Published by the American Society of Agricultural and Biological Engineers, St. Joseph, Michigan www.asabe.org

Citation:  2010 Pittsburgh, Pennsylvania, June 20 - June 23, 2010  1008874.(doi:10.13031/2013.29745)
Authors:   Jessica L Schwartz, Irene D Darku, Tamara L Smith, Megan N Marshall, Tom L Richard
Keywords:   Biomass, biofuels, education, ethanol, fermentation.

Many biomass materials can be converted into ethanol, with the conversion process varying based on the biological and structural complexity of the material. This process provides multiple opportunities to highlight important principles in biological engineering, with topical, compelling, and relevant exercises for science, technology, engineering and math (STEM) education. In 2009 we piloted a four-day workshop designed to provide hands-on lab experiences with ethanol production from biomass.
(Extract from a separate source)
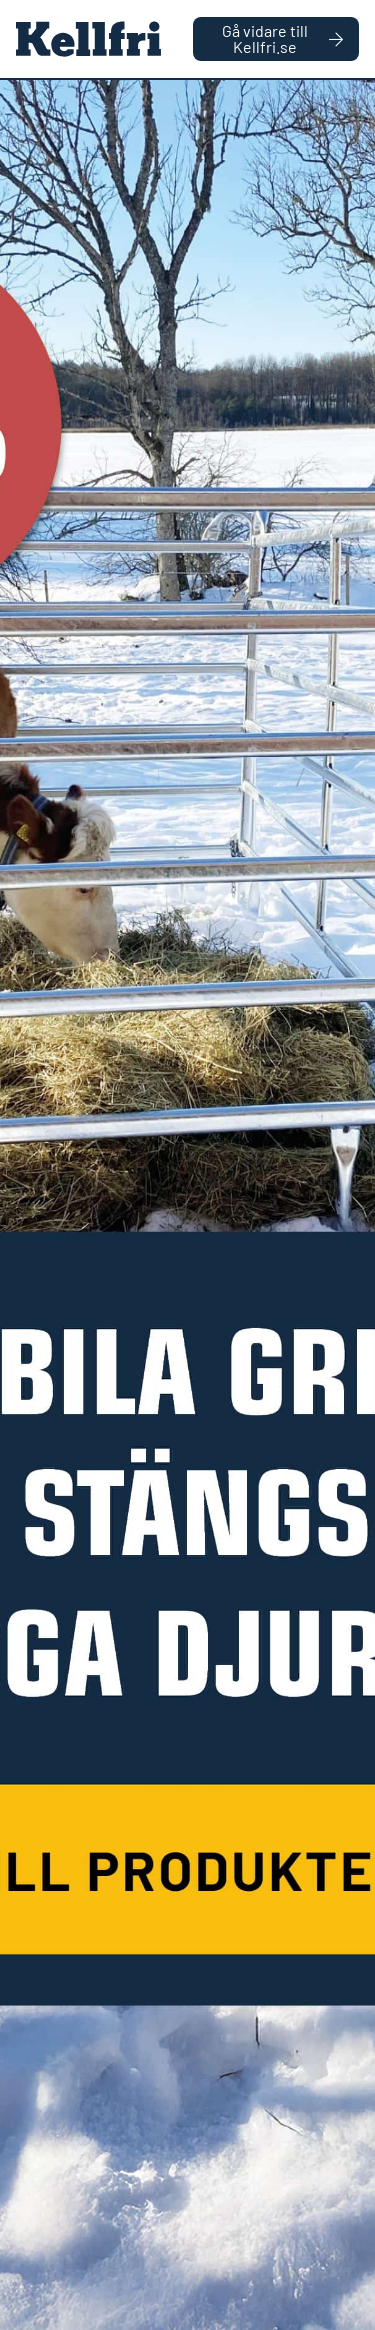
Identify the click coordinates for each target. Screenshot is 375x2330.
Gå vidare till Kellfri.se (282, 38)
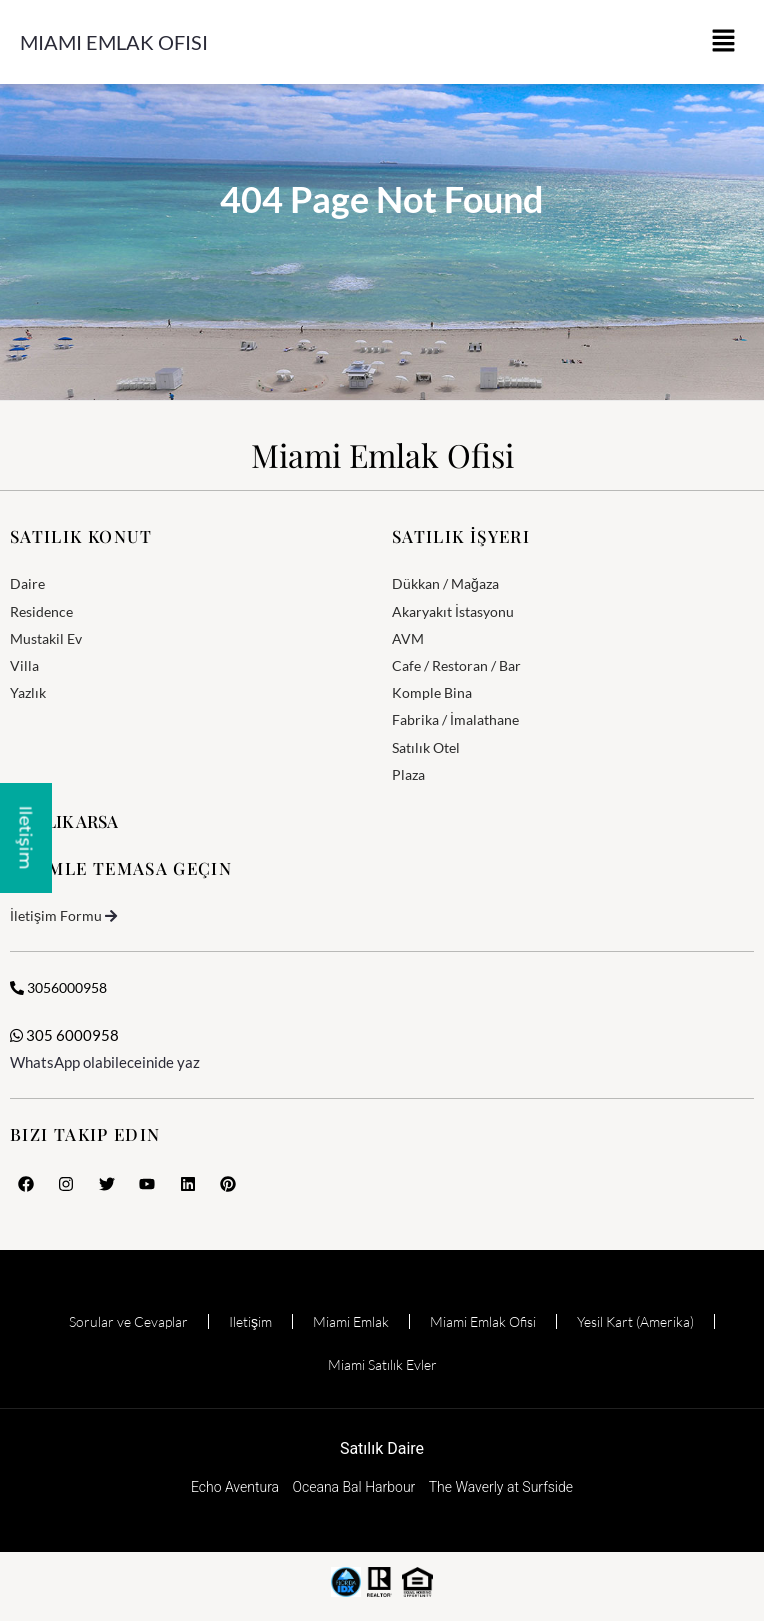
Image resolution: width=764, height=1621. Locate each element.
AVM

The workshop was offered as part of a summer camp for high school girls, sponsored by the Penn State Women in the Sciences and Engineering (WISE) Institute. The participants were divided into three groups, each group performing their own experiments with five different materials - sugarcane, paper, corn stover, poplar, and switchgrass. Workshop participants performed the following procedures: (1) hot water pretreatment to alter biomass structure and increase enzyme accessibility, (2) enzymatic hydrolysis to release sugars from cellulose, (3) fermentation to convert sugars to ethanol, and (4) distillation to recover ethanol from the fermentation broth. Ethanol concentrations in the fermentation broth ranged from 8 to 24 g/L, according to sugarcane > switchgrass > paper = stover > poplar. Although the workshop was performed in a laboratory with specialized instruments dedicated to bioenergy research, the workshop could also be conducted in a typical chemistry laboratory with access to an autoclave and distillation column. A workbook was created to document the experimental procedures and to record data and perform calculations related to feedstock supply and ethanol yields. The workshop built on this technical foundation to include analysis of social, ethical, and ecological issues including environmental impacts, food security, and rural development.